AMNH Evolution Seminar week one

As I’ve posted about before, I am taking college courses online in my “free” time. As part of my current Biology course, I am participating in an online seminar hosted by the American Museum of Natural History. The Seminar is Evolution.

Every week participants are given various reading assignments and other resources to use. We are then expected to participate in a group discussion based on that week’s question. Here is this week’s question:

Theodosius Dobzhansky, the famous evolutionary geneticist, wrote in 1973 that “nothing in biology makes sense except in the light of evolution.” Why is evolution the fundamental concept that underlies all life science? If evolution is “true”—if life really has evolved—what would we expect to observe as a consequence? How could this lead to testable hypotheses?

See my answer on the jump …

When I talk with others about what evolution is and why is it important, I like to use a puzzle analogy. You have before you a table covered with jigsaw puzzle pieces, but you have no finished picture to look at and guide you. You simply have to work your way through it as best as you can. You need to look at the pieces and develop a few hypothesizes about how things fit together. Perhaps sorting out all the pieces with straight edges would be a good start. Then see if pieces with similar colors and patterns might match one another. Once a blob of the actual overall picture emerges, you can then see that the finished puzzle might be about furry animals near water of some type, maybe puppies or kittens checking out a pool. That can then guide the completion of the puzzle. Eventually, the final product emerges. It turns out it was a picture of a cute baby seal on the beach. But the puzzle has some holes in it where some pieces are missing. Some holes are small and some are huge. There are even a few pieces lying around that don’t seem to have a home just yet. You still have yet to figure out where they go and what they represent in the overall picture.

Understanding why evolution is the fundamental concept that underlies all life science first necessitates an understanding of what the theory is meant to do. Evolution is not some odd idea pulled out of thin air. Evolution is not a dogmatic set of arbitrary rules that one must adhere to.
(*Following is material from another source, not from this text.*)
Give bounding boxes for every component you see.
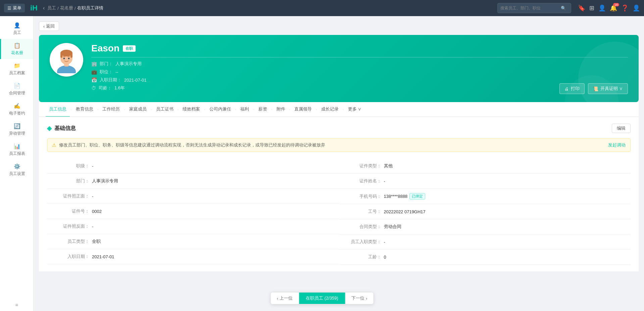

Evolution takes a collection of known facts and observations and pieces it all together in a way that makes the most sense. It’s the blueprints of your house, or the outline of your college term paper. Without the blueprints or outline, you have a stack of wood or an incoherent rambling.

For the sake of argument, let’s say that the theory of evolution isn’t the best explanation for the facts we know. Fine. Take away evolution’s explanatory power and we’re left with a jumble of bones, a massive pile of genetic research, apparent similarities in divergent species, changing disease-causing viruses, etc. Fine again. We’re back to a tabletop covered in puzzle pieces. What now? Taking away the theory doesn’t erase the facts. One still has to figure out how it all properly fits together without sweeping some of the pieces you don’t like off the table and taking a hammer to others you desperately want to fit together.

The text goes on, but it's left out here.